Les lisières valent pis que le drap, pour dire que les gens des frontières sont pires que les gens de l'intérieur du pays.

Au bout de l'aune faut le drap, signifie qu'on trouve la fin de toutes choses.

Il n'y a que cela de drap, pour dire : contentez-vous de ce qu'il y a.

Les plus riches en mourant n'emportent qu'un drap, non plus que les plus pauvres, locution tirée du linceul dans lequel on ensevelit les morts et qui est tout ce qu'ils emportent de leur fortune ou de leur puissance.

HISTORIQUE

XIIe s. En Alexandre [Alexandrie] en fu li dras faitis [fait], Ronc. p. 24. Tous ses dras [habits] [il] a rompus et depecez, ib. p. 107. Les dras de soie desrompre et deschirer, ib. p. 177.

XIIIe s. [Rue qui] Ne fust toute couverte de dras très richement, Berte, IX. Et le drap [du manteau] en fu fait au royaume de Frise, ib. XXX. Il deit jurer sur sains que il nen a que la robe de son vestir, et les dras de son lit, Ass. de Jér. I, 189. Les aunes à auner les dras et les toilles, Beaumanoir, XXVI, 16. L'une des dames qui le gardoit li vouloit traire le drap sus le visage, et disoit que il estoit mort, Joinville, 207.

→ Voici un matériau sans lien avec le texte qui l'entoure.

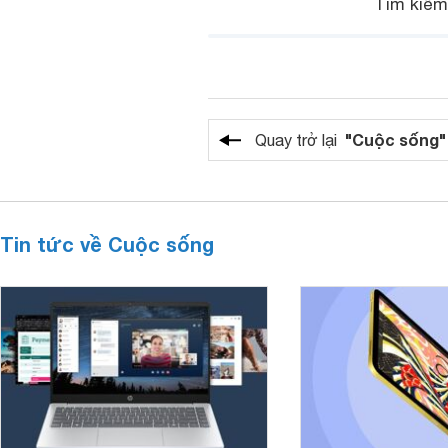
Tìm kiế
"Cuộc sống"
Quay trở lại
Tin tức về Cuộc sống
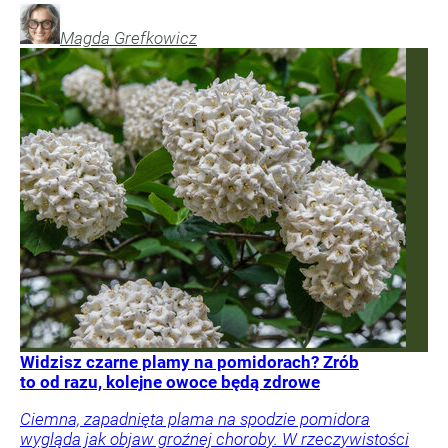
Magda
Grefkowicz
Widzisz czarne plamy na pomidorach? Zrób
to od razu, kolejne owoce będą zdrowe
Ciemna, zapadnięta plama na spodzie pomidora
wygląda jak objaw groźnej choroby. W rzeczywistości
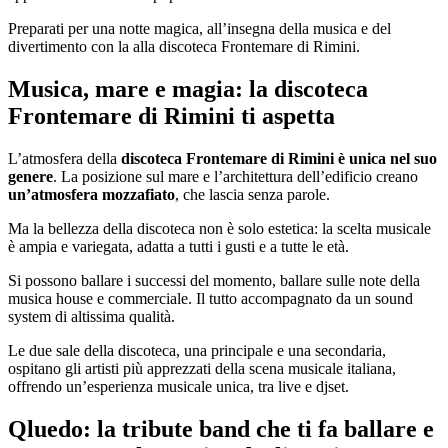
Preparati per una notte magica, all’insegna della musica e del
divertimento con la alla discoteca Frontemare di Rimini.
Musica, mare e magia: la discoteca
Frontemare di Rimini ti aspetta
L’atmosfera della
discoteca Frontemare di Rimini è unica nel suo
genere
. La posizione sul mare e l’architettura dell’edificio creano
un’atmosfera mozzafiato
, che lascia senza parole.
Ma la bellezza della discoteca non è solo estetica: la scelta musicale
è ampia e variegata, adatta a tutti i gusti e a tutte le età.
Si possono ballare i successi del momento, ballare sulle note della
musica house e commerciale. Il tutto accompagnato da un sound
system di altissima qualità.
Le due sale della discoteca, una principale e una secondaria,
ospitano gli artisti più apprezzati della scena musicale italiana,
offrendo un’esperienza musicale unica, tra live e djset.
Qluedo: la tribute band che ti fa ballare e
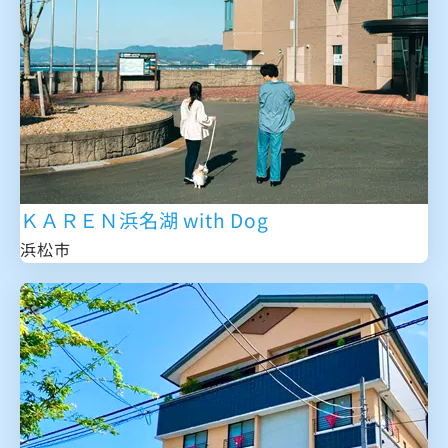
ＫＡＲＥＮ浜名湖 with Dog
浜松市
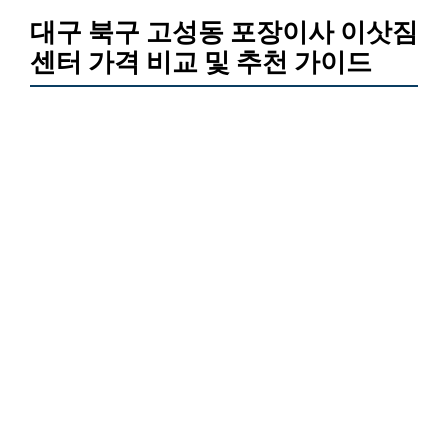
대구 북구 고성동 포장이사 이삿짐
센터 가격 비교 및 추천 가이드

XIVe s. [Le prév"t des marchands envoya à Charles, duc de Normandie] deux draps, ung de per [pers], et l'autre de rouge, pour ce que le duc fist faire des chapperons pour luy et pour ses gens tels comme ceux de Paris les portoient, Chron. de St Denis, t. II, f° 244, dans LACURNE.

XVe s. Un puissant homme de la ville qui estoit des draps [habillé aux dépens] du roi, Froissart, II, II, 115. Et sist à table [le roi d'Angleterre] en draps fourrés d'ermines, de vermeille escarlate, sans manches, Froissart, I, I, 273. Draps de haute lice ouvrés à Arras en Picardie, Froissart, liv. IV, p. 259, dans LACURNE. A icelle piteuse procession fut mené le mareschal de France Bouciquaut tout nud, fors de ses petits draps, Bouciq. I, ch. 25. Les chambres tendre de drapz d'or De haulte lice ; y ot encor Draps faitz de l'istoire de Troye, Deschamps, Poésies mss. f° 455, dans LACURNE. Cheval, poulain ne jument n'ay, Ne drap linge ol'en puist gesir, ib. f° 110. Et je m'en rioye en moy-mesme entre les draps, les 15 Joyes, p. 126.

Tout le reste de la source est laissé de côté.